Im lost on this, I need answers!


----------



## Lana (Mar 24, 2006)

First, before you even think of confronting her, you have to figure out what you want and are willing to put up with. Once you have that, you'll know what you need to do.


----------



## elDegas (Mar 24, 2006)

That's something im not sure of. She has good traits and many bad one's, like her temper. I understand what you're saying and I guess I'll need concrete proof first, becaseu without it, even if she's cheating, she make me the bad person. I'm 95% sure i'd be much happier single, but I want truth.


----------



## foghlaim (Mar 24, 2006)

eldegas: if you are 95% sure you would be happier single.. why not look at your own actions (as well as hers) and try and figure out why you feel this way, when u started to feel this way etc.  and like Lana says figure out what you want\need from this relationship.

She could (i don't know and you don't know) be just trying to sort out yere relationship by taking these "time outs" and could \ maybe embarrassed to talk to you or feels you are not the right person at this time to help her sort out what she wants. 

Seems to me you have decided already that she is cheating and you want proof so that you will have no responsibility if ye part ways. ( i know your post says you haven't but i think maybe you have) maybe\hope i'm wrong. 
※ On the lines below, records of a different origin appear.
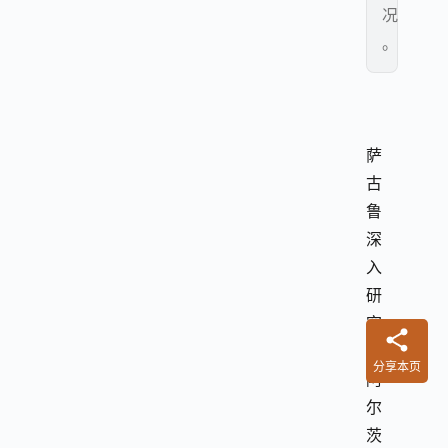
况
。
萨
古
鲁
深
入
研
究
了
分享本页
阿
尔
茨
i'm just throwing out my thoughts here and not trying to take anything away from how you feel.


----------



## elDegas (Mar 24, 2006)

I appreciate your input. Looks like im at fault again. I think you're right. It's probably just me looking for excuses to leave her more easily. Although alot of the "tell tale" signs are present, just no proof, so untill I get proof, I'm just gonna remember it's probably my fault shes acting this way. She did however stopped showing interest in me before i stopped showing interest in her.


----------



## foghlaim (Mar 24, 2006)

> Looks like im at fault again


i'm sorry you took my post to mean you're at fault.. it wasn't meant in that way.. 

it takes two ppl to work at a relationship.. and when things aren't "right".. it might be time to look at your own feelings etc... 
 i'm not blaming you for anything... there is nothing to "blame you" for..
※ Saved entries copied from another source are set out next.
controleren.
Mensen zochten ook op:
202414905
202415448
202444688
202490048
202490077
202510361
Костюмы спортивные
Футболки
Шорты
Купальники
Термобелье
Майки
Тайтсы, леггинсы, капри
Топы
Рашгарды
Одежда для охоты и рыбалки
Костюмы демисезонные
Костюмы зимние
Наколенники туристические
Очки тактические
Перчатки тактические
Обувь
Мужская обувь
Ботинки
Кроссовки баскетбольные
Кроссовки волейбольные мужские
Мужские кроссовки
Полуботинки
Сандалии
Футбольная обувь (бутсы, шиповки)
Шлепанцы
we all get doubts ect and posting them here helps us to see (sometimes) another way to look at a situation.. 

i was just trying to give you somethings to think about.. maybe i stepped over the line and i'm sorry.


----------



## elDegas (Mar 24, 2006)

I wasn't taking you're advice as "the way it is". I've just thought about thios over and over, and with us, any relationship issue is my fault, and when i've thought about it as objective as possible, she's right. Just he approach to things is usually an offensive one that leaves me angered, since I feel things can easily be discussed rationally. I just have things to work out in my own head first. I appreciate everyone's time to post their thoughts. I'm really tired of having no sex life, and being the one at fault for that, when we both put no effort into it. Someday the light will come on.


----------



## ^^Phoenix^^ (Mar 24, 2006)

El,
It sounds like this potential unfaithfulness is but one thing in a string of upsets that is getting to you right now. But before you do anything drastic, try to think if, how you feel about the situation is being influenced by how you feel about her, or vice versa. One thing you don't want to wake up to, is breaking up with her, only to find out that she is the love of your life. If you find anything there that you want to hold on to, then the next step is to talk to her about her feelings towards you, perhaps avoiding the topic of unfaithfulness due to its 'volcanic' topic content. And then when you have that information, you can make desiscions from there.


----------



## Peanut (Mar 28, 2006)

One thing that I thought about after reading your posts, is I wondered if she weren't cheating, then would you be ok with her behaviors (i.e. talking on the phone to another guy for hours)? That might be something to consider before you talk to her. So then you could know if you needed to come from an "are you cheating?" angle or a "your behavior is making me uncomfortable and it is hurting my feelings" angle...or maybe both. 

She could assure you that shes' not cheating, and then what? Would everything be alright or would you want her to change her behavior?


----------